- _PROBLEM TO WORK ON_: Exclude the pictures and reproduce exactly the lines that run from the one holding "information will be" to the end of the entries below.
━━━━━ PROVIDED MATERIAL
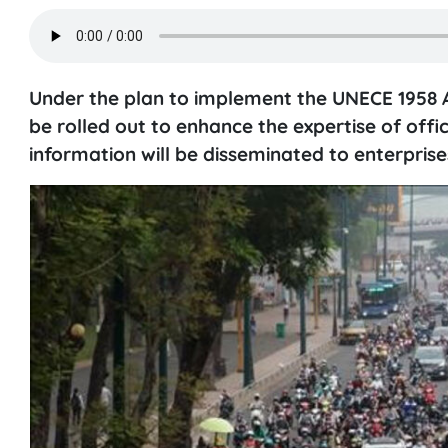
Under the plan to implement the UNECE 1958 A
be rolled out to enhance the expertise of offi
information will be disseminated to enterprise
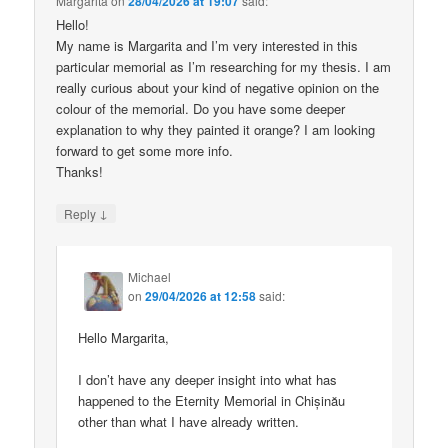
Margarita
on
28/04/2026 at 19:07
said:
Hello!
My name is Margarita and I’m very interested in this
particular memorial as I’m researching for my thesis. I am
really curious about your kind of negative opinion on the
colour of the memorial. Do you have some deeper
explanation to why they painted it orange? I am looking
forward to get some more info.
Thanks!
↓
Reply
Michael
on
29/04/2026 at 12:58
said:
Hello Margarita,
I don’t have any deeper insight into what has
happened to the Eternity Memorial in Chișinău
other than what I have already written.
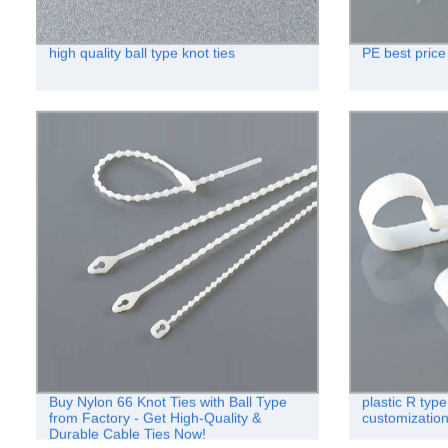
high quality ball type knot ties
PE best price 
Buy Nylon 66 Knot Ties with Ball Type
plastic R typ
from Factory - Get High-Quality &
customizatio
Durable Cable Ties Now!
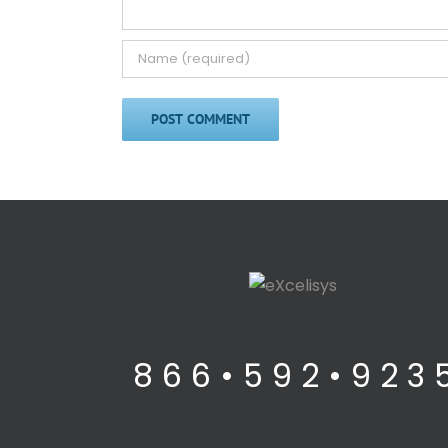
8 6 6 • 5 9 2 • 9 2 3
━━━━━━━━━━
- _EXERCISE RESULT_:
information will be disseminated to enterprise
Margarita
on
28/04/2026 at 19:07
said:
Hello!
My name is Margarita and I’m very interested in this
particular memorial as I’m researching for my thesis. I am
really curious about your kind of negative opinion on the
colour of the memorial. Do you have some deeper
explanation to why they painted it orange? I am looking
forward to get some more info.
Thanks!
↓
Reply
Michael
on
29/04/2026 at 12:58
said:
Hello Margarita,
I don’t have any deeper insight into what has
happened to the Eternity Memorial in Chișinău
other than what I have already written.
high quality ball type knot ties
PE best price 
Buy Nylon 66 Knot Ties with Ball Type
plastic R typ
from Factory - Get High-Quality &
customizatio
Durable Cable Ties Now!
8 6 6 • 5 9 2 • 9 2 3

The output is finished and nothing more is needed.